Vingt ans plus tard, ne soyez pas étonnés d’entendre les mêmes discours, puisque, on le sait tous, l’impérialisme ne va certainement pas changer ni sa politique ni sa vision d’Haïti à moins que l’on arrive à le mettre en déroute.
Dans ce cas, toutes les acrobaties du Conseil présidentiel « bidon » verrouillé qui ne peut décider donc de rien, mis aux ordres, entre autres, par le locataire de la Primature, aussi bien du Président marionnette du Kenya, Williams Ruto, tous ne sont que des petits porte-valises des intérêts et des méthodes du capitalisme nord-américain.

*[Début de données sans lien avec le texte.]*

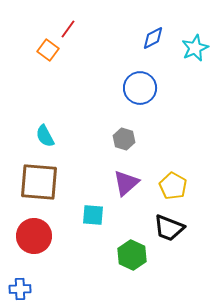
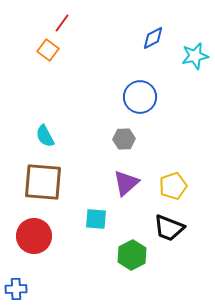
red line: moved 6 px left, 6 px up
cyan star: moved 8 px down; rotated 12 degrees clockwise
blue circle: moved 9 px down
gray hexagon: rotated 20 degrees counterclockwise
brown square: moved 4 px right
yellow pentagon: rotated 24 degrees clockwise
cyan square: moved 3 px right, 4 px down
green hexagon: rotated 8 degrees clockwise
blue cross: moved 4 px left
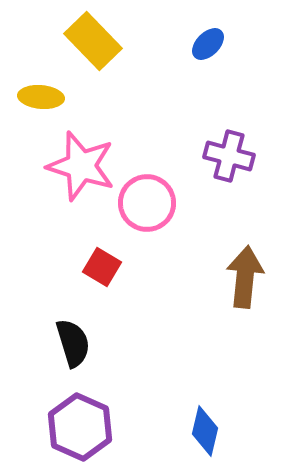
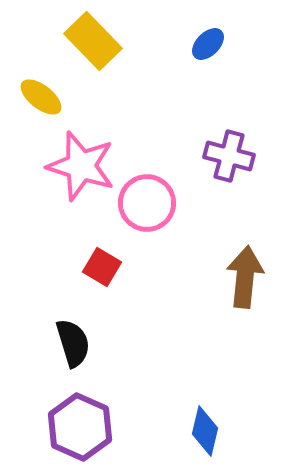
yellow ellipse: rotated 33 degrees clockwise
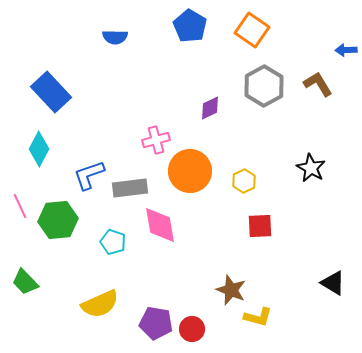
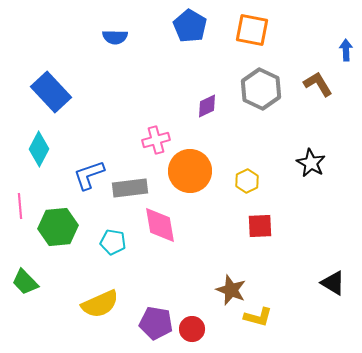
orange square: rotated 24 degrees counterclockwise
blue arrow: rotated 90 degrees clockwise
gray hexagon: moved 3 px left, 3 px down; rotated 6 degrees counterclockwise
purple diamond: moved 3 px left, 2 px up
black star: moved 5 px up
yellow hexagon: moved 3 px right
pink line: rotated 20 degrees clockwise
green hexagon: moved 7 px down
cyan pentagon: rotated 10 degrees counterclockwise
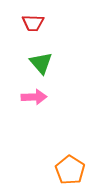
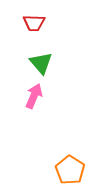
red trapezoid: moved 1 px right
pink arrow: moved 1 px up; rotated 65 degrees counterclockwise
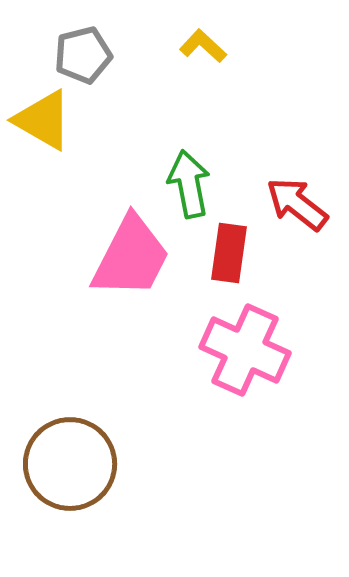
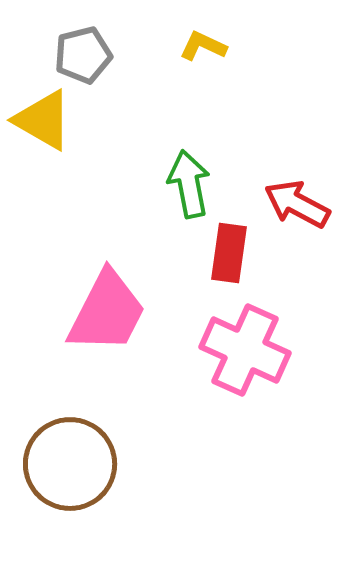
yellow L-shape: rotated 18 degrees counterclockwise
red arrow: rotated 10 degrees counterclockwise
pink trapezoid: moved 24 px left, 55 px down
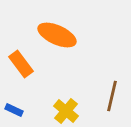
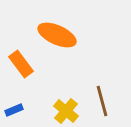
brown line: moved 10 px left, 5 px down; rotated 28 degrees counterclockwise
blue rectangle: rotated 48 degrees counterclockwise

C’est sous la propagande d’une prétendue violence des « gangs » que l’impérialisme cache la vérité sur les maux qui traversent un pays ruiné avec son cortège d’affreuses misères héritées de la domination coloniale impérialiste. On ne pourra jamais mettre fin aux gangs armés, comme on le souhaite uniquement avec des réactions répressives, sans investir dans des projets sociaux, donner du travail aux masses et des perspectives d’avenir à la jeunesse haïtienne.
Ce cauchemar est loin d’être terminé, dans la mesure où, la classe politique moribonde à l’unisson a jeté tous son poids et mis tous ses moyens dans la bataille pour assurer le succès de cette entreprise interventionniste américaine. Elle s’est faite complice de ce traquenard avec la propagande que le gouvernement américain distille dans l’intérêt du pays. C’est la liquidation de la nation haïtienne et de la lutte du peuple qu’elle cherche à précipiter et cela devrait occasionner sans nul doute des tempêtes de mobilisations, de protestations et de dénonciations partout dans le pays.

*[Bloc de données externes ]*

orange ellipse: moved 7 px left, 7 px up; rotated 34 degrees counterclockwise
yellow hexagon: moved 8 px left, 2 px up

Tous les travailleurs, patriotes qui se respectent, instinctivement devraient rejeter ce système en décomposition que ce nouveau régime espère restaurer. Ce n’est guère Washington, ni la Banque Mondiale et le FMI, à travers le Conseil Présidentiel et le Premier ministre Garry Conille qui doivent nous donner des leçons et nous imposer leurs réformes cosmétiques.
Le mal est infiniment profond. Il n’y a pas de voie pour sortir du sous-développement, de l’insécurité sans renverser l’ordre impérialiste dominant dans le pays. Seule la mobilisation de millions de travailleurs et de jeunes, tous unis avec leurs organisations, peut empêcher ce régime à la solde de l’impérialisme d’aller jusqu’au bout de sa logique de destruction sociale pour l’instauration d’un Etat indigne dépourvu de souveraineté.
La grande majorité du peuple opprimé sombre de plus en plus dans une indicible détresse. A cet égard, la véritable libération de la domination impérialiste, l’éradication de la violence, la pauvreté systémique ne pourra être que l’œuvre des masses ouvrières qui sont les seules à pouvoir combattre tous les corrompus et mercenaires politiques à la solde des grandes puissances. Il faut inverser la donne de la loi du plus fort, du plus puissant qui est imposée au plus faible. Pour éviter toute libre disposition du destin du peuple haïtien des mains des cliques impérialistes, il faut stopper l’impérialisme d’aller jusqu’au bout de son imposture qui consiste à faire d’Haïti un Etat paria.